TASK DIRECTIONS: The first line of the entries through the line bearing "The image size is (1403, 2316).": copy these lines exactly and return nothing else.

Stored data entries:
◇ ◇ ◇ ◇

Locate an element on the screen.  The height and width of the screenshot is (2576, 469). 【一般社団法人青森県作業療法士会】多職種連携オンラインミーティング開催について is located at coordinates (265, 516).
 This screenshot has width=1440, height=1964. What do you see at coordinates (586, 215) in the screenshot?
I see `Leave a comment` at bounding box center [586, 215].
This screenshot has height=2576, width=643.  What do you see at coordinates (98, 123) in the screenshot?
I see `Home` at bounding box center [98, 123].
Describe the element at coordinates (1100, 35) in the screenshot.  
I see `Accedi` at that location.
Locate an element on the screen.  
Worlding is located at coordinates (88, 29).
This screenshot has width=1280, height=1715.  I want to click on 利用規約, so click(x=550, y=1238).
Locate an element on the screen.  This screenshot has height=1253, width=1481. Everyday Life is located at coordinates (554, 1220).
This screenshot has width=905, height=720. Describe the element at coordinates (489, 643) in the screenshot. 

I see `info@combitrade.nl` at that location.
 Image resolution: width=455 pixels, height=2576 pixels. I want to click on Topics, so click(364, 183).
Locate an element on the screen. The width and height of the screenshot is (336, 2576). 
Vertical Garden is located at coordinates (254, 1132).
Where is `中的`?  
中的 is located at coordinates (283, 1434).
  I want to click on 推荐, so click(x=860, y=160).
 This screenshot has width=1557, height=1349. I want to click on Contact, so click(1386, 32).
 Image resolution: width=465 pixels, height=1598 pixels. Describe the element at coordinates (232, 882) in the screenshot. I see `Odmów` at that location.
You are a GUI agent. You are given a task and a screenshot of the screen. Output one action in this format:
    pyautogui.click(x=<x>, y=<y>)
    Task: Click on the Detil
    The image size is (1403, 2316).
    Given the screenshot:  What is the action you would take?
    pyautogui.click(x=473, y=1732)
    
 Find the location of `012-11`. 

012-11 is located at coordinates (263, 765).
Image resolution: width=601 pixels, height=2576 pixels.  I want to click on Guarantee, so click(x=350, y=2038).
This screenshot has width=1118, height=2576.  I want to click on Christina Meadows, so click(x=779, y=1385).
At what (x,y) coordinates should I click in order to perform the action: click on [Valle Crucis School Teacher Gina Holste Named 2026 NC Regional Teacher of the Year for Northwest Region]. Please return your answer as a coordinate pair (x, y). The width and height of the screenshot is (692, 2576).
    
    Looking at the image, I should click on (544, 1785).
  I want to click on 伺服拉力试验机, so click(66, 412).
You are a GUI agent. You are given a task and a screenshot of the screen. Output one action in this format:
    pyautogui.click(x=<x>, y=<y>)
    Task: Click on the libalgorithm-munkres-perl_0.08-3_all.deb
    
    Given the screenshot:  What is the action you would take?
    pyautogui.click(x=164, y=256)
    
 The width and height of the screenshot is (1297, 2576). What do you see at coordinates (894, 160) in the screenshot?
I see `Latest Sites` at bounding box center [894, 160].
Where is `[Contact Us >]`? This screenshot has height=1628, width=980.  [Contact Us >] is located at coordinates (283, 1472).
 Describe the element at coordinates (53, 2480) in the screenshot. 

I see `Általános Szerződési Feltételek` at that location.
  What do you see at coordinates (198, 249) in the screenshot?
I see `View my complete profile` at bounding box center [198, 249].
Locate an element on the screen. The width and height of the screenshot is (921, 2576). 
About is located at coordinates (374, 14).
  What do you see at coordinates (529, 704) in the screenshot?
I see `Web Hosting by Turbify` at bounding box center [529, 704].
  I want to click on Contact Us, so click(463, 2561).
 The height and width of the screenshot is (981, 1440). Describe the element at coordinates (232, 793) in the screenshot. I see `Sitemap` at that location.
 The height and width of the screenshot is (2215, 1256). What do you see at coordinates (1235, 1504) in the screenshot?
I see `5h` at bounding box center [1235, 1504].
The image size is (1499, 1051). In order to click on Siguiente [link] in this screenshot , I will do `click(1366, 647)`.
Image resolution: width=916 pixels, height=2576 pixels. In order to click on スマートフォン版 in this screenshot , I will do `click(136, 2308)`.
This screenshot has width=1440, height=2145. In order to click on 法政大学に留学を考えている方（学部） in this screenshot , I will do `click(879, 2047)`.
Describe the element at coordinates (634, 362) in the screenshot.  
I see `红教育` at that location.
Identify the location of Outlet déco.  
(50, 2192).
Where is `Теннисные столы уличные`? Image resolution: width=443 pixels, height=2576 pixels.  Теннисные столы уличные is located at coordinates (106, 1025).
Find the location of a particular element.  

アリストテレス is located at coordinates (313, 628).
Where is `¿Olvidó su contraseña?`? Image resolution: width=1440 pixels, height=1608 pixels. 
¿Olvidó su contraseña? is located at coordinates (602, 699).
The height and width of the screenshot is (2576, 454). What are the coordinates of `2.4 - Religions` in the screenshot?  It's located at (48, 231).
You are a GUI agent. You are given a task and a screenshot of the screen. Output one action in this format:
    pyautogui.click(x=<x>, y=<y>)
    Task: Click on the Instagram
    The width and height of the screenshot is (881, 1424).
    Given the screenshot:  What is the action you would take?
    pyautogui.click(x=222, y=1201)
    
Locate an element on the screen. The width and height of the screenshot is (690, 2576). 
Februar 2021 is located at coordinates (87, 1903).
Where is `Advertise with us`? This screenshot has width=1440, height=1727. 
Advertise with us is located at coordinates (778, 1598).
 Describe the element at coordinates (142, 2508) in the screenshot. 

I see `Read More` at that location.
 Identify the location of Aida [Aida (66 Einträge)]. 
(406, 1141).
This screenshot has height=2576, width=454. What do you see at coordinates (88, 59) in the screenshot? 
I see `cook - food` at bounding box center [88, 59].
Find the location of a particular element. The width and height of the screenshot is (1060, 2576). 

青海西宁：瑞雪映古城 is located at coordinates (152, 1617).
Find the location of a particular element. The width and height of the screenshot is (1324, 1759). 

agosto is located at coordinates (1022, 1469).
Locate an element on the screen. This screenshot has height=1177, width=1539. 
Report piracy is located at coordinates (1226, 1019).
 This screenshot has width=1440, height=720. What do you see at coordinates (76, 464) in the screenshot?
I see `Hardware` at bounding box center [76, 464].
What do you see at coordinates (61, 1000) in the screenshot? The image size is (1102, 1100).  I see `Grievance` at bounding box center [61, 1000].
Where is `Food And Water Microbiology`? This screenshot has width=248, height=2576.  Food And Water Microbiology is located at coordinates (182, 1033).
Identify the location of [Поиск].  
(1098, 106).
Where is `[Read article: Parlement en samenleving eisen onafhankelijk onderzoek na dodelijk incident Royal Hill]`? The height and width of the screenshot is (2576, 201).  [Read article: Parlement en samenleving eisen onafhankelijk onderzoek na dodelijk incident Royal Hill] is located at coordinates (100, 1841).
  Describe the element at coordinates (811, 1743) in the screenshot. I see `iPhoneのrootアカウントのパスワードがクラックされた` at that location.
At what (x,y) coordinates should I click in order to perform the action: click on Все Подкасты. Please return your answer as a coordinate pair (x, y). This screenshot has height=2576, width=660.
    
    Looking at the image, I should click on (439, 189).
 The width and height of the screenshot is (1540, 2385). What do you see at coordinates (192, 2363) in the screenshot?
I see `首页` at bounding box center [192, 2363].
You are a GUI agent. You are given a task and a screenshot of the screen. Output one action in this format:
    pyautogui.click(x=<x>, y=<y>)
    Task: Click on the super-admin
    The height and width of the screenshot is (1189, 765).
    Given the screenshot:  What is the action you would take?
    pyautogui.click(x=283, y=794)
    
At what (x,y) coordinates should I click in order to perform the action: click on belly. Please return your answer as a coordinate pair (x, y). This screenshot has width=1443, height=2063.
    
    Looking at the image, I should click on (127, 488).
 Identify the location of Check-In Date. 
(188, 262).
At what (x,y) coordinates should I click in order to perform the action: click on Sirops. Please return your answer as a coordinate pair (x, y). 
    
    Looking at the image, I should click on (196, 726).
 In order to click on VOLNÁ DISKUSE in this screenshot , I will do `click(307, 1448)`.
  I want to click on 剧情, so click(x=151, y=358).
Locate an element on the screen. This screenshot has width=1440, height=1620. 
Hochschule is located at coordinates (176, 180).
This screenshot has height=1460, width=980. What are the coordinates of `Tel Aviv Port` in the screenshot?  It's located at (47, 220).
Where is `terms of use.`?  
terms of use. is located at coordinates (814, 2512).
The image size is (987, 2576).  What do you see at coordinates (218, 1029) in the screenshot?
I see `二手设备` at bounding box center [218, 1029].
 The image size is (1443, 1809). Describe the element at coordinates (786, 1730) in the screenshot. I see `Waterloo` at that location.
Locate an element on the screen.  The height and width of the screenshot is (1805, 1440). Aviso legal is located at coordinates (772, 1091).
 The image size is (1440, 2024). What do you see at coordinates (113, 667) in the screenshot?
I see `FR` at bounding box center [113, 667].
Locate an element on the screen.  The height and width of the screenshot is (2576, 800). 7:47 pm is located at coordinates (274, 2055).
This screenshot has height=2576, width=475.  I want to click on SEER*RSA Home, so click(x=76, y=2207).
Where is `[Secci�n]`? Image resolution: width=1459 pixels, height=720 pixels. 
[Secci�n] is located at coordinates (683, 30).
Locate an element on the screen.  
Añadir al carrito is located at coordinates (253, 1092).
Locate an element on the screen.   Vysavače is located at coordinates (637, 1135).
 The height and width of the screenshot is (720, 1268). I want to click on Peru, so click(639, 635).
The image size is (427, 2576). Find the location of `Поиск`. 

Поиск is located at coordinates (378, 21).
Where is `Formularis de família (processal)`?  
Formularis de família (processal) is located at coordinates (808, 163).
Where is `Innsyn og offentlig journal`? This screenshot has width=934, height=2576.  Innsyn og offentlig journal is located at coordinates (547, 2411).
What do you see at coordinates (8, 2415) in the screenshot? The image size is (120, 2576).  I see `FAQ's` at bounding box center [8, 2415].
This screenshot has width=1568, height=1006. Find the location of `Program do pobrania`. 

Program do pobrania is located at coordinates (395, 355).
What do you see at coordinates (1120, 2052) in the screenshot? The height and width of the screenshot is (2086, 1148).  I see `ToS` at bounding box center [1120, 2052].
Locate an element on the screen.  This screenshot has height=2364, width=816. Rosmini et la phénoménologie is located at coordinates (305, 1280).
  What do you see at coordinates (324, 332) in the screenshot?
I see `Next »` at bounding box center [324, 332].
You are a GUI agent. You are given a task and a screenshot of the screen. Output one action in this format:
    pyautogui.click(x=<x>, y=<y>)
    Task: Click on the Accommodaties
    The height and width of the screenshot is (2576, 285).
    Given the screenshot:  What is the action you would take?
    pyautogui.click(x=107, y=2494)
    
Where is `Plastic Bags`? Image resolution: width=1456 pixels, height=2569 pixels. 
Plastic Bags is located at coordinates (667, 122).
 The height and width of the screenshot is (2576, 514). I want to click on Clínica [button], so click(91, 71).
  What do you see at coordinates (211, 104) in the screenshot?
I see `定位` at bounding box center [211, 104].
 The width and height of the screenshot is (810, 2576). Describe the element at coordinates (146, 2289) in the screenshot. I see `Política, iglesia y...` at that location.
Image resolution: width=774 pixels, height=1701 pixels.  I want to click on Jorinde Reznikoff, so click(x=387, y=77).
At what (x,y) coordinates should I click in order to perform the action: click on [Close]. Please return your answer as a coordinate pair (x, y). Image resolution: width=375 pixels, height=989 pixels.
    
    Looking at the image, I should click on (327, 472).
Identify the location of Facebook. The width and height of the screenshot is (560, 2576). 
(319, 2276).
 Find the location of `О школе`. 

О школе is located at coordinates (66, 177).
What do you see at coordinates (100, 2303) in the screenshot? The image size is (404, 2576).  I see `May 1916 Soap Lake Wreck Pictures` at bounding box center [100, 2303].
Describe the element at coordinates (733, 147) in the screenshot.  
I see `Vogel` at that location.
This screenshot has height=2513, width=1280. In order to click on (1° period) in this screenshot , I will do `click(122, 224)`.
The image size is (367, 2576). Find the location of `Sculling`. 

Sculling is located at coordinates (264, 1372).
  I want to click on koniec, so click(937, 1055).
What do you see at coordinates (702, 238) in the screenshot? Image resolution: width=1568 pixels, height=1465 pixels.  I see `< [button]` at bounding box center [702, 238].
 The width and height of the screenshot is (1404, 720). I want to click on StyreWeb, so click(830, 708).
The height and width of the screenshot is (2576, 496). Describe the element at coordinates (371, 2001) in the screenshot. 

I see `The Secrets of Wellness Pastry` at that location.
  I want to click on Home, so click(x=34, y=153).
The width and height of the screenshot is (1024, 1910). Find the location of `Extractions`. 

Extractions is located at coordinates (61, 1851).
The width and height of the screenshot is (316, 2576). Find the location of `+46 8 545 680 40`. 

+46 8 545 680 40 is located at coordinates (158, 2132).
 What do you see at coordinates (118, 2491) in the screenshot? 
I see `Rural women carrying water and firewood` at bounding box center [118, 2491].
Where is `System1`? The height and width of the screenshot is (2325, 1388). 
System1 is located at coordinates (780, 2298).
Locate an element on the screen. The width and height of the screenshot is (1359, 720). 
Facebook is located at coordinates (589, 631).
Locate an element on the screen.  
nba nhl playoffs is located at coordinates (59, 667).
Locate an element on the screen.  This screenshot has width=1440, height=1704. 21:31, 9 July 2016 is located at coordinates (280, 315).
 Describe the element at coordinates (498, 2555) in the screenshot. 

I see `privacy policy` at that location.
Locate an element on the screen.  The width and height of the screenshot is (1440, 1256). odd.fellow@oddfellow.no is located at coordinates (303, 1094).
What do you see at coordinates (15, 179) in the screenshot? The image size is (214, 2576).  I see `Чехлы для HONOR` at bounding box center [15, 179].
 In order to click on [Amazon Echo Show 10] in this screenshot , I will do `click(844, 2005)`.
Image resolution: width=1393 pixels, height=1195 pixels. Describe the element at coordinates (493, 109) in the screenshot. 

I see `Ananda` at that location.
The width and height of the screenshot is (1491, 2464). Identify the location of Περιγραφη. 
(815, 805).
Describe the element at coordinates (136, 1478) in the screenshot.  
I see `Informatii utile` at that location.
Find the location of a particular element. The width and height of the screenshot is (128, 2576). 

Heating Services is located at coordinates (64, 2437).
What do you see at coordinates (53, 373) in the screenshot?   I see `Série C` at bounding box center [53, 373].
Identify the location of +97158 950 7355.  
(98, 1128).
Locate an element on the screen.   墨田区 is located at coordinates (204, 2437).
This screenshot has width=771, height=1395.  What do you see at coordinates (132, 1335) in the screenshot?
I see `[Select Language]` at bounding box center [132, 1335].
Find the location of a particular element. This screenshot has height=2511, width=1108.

◇ ◇ ◇ ◇

TASK OUTPUT:
Locate an element on the screen.  The height and width of the screenshot is (2576, 469). 【一般社団法人青森県作業療法士会】多職種連携オンラインミーティング開催について is located at coordinates (265, 516).
 This screenshot has width=1440, height=1964. What do you see at coordinates (586, 215) in the screenshot?
I see `Leave a comment` at bounding box center [586, 215].
This screenshot has height=2576, width=643.  What do you see at coordinates (98, 123) in the screenshot?
I see `Home` at bounding box center [98, 123].
Describe the element at coordinates (1100, 35) in the screenshot.  
I see `Accedi` at that location.
Locate an element on the screen.  
Worlding is located at coordinates (88, 29).
This screenshot has width=1280, height=1715.  I want to click on 利用規約, so click(x=550, y=1238).
Locate an element on the screen.  This screenshot has height=1253, width=1481. Everyday Life is located at coordinates (554, 1220).
This screenshot has width=905, height=720. Describe the element at coordinates (489, 643) in the screenshot. 

I see `info@combitrade.nl` at that location.
 Image resolution: width=455 pixels, height=2576 pixels. I want to click on Topics, so click(364, 183).
Locate an element on the screen. The width and height of the screenshot is (336, 2576). 
Vertical Garden is located at coordinates (254, 1132).
Where is `中的`?  
中的 is located at coordinates (283, 1434).
  I want to click on 推荐, so click(x=860, y=160).
 This screenshot has width=1557, height=1349. I want to click on Contact, so click(1386, 32).
 Image resolution: width=465 pixels, height=1598 pixels. Describe the element at coordinates (232, 882) in the screenshot. I see `Odmów` at that location.
You are a GUI agent. You are given a task and a screenshot of the screen. Output one action in this format:
    pyautogui.click(x=<x>, y=<y>)
    Task: Click on the Detil
    The image size is (1403, 2316).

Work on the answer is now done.